Figure 3.

Single-channel kinetics corresponds with macroscopic measurements. (A) With the method shown in Fig. 2, on (filled circles) and off (open circles) rate constants for C₁₀ block were determined at various membrane potentials from six inside-out patches, each containing a single BK channel. Each measurement was made from 60 to 100 s of single-channel recording, and each dwell time histogram included 120,000 to 250,000 events. Each point represents the mean ± SEM. Voltage dependence of the rate constants was fitted (solid lines) with Eq. 1 (see text). Values for the fitting in this figure are: k(0) = 5.18 ms⁻¹, δ = 0.06 (block rate) and k(0) = 10.00 ms⁻¹, δ = 0.10 (unblock rate). Rate constants measured at more negative potentials than 20 mV clearly deviated from the shown voltage dependence. For reasons specified in the text, those values were not shown or included in the fitting. (B) Remaining fractions of steady-state macroscopic BK currents in the presence of 10 (open black squares, n = 15) or 100 μM C₁₀ (filled black squares, n = 6) are plotted against membrane potential. Error bars representing SEM are plotted with the mean values, but are often smaller than the symbols. Voltage dependence in the remaining fraction of macroscopic currents was fitted (solid lines) with Eq. 2 (see text).
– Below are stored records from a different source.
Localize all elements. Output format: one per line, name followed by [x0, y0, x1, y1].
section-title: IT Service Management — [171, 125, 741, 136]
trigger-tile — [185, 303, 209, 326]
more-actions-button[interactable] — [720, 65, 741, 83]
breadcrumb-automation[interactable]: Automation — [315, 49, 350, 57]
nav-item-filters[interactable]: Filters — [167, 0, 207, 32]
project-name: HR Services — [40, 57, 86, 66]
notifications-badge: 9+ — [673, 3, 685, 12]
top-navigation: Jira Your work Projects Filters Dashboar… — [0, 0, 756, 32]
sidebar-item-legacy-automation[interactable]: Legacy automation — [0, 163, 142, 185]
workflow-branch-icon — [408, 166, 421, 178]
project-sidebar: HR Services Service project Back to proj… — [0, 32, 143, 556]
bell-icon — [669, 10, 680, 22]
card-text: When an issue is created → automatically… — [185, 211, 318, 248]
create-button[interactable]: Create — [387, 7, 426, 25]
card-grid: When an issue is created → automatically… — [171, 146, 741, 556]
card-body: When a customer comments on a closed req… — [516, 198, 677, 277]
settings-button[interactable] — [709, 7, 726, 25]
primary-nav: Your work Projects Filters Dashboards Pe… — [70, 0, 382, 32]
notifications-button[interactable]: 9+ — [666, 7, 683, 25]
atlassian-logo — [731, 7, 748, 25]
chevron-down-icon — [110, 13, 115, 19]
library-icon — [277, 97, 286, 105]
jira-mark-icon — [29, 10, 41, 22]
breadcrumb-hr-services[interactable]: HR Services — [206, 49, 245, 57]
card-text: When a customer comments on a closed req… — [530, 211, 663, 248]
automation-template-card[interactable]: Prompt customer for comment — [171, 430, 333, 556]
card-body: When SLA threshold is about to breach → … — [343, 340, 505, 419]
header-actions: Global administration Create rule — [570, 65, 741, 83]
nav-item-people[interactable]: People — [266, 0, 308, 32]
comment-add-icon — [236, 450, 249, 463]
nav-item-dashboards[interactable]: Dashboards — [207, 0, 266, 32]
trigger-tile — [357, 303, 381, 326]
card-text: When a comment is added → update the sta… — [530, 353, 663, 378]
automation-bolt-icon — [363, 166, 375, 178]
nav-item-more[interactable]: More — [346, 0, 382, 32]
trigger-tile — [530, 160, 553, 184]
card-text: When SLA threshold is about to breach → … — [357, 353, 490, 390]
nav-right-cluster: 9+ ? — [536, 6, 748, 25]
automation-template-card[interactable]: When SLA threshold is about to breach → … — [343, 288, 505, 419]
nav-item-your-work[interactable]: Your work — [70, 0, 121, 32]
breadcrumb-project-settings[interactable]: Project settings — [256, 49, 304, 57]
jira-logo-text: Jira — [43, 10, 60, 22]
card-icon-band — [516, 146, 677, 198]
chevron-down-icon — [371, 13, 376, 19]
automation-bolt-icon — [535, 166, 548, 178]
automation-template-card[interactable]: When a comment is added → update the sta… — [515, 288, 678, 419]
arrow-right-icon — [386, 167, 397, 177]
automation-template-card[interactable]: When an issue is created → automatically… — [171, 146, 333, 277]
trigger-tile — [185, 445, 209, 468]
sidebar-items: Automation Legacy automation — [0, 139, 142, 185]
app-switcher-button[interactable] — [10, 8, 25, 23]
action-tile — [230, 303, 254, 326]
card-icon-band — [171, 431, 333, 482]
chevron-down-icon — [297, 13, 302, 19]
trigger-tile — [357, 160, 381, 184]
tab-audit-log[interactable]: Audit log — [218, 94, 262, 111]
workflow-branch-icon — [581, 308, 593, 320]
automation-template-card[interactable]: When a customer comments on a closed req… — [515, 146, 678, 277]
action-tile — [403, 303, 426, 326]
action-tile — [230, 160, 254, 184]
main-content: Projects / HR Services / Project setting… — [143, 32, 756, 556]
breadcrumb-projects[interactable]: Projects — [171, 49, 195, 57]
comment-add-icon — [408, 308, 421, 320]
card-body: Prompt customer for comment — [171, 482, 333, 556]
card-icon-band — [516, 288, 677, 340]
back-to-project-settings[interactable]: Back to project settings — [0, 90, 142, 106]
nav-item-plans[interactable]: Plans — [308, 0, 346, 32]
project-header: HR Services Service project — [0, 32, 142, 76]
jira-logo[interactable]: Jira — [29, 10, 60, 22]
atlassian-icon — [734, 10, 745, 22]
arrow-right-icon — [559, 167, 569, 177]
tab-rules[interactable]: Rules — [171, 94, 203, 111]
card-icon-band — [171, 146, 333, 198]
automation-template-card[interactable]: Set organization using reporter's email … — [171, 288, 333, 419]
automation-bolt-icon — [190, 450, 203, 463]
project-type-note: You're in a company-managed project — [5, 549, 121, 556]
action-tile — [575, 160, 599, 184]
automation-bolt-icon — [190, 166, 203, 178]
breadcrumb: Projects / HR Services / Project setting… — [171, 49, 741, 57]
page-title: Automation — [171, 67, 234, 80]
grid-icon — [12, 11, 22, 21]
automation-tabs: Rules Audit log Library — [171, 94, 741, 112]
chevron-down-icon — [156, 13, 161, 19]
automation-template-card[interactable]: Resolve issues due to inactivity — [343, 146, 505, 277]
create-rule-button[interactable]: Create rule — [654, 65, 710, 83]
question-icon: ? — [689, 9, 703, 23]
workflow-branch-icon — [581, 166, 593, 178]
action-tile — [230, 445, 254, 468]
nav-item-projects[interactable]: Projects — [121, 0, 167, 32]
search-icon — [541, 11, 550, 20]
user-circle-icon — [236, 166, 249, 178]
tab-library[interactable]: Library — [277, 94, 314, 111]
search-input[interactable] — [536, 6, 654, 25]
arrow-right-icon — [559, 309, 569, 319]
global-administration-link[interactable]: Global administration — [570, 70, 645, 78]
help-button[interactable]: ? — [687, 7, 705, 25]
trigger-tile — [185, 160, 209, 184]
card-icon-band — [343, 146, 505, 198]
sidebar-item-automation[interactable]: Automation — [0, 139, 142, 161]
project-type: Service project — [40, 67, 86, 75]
Values at 20 mV and below could not be measured reliably due to very small currents at these potentials, therefore they were not included in the fitting. Indeed the measurements at these potentials apparently deviate from the fitting of voltage dependence. Values used to fit the data are as following: K(0) = 22.6 μM, δ = 0.14 (10 μM C₁₀) and K(0) = 29.9 μM and δ = 0.19 (100 μM C₁₀). Gray symbols in B represent the predicted fraction of remaining steady-state currents with a two-state: O↔B blocking reaction using average on and off rates in A. Note in this prediction no dependence of block on open probability was taken into consideration. In the case of 100 μM C₁₀, 10 times the on rate in 10 μM C₁₀ was used.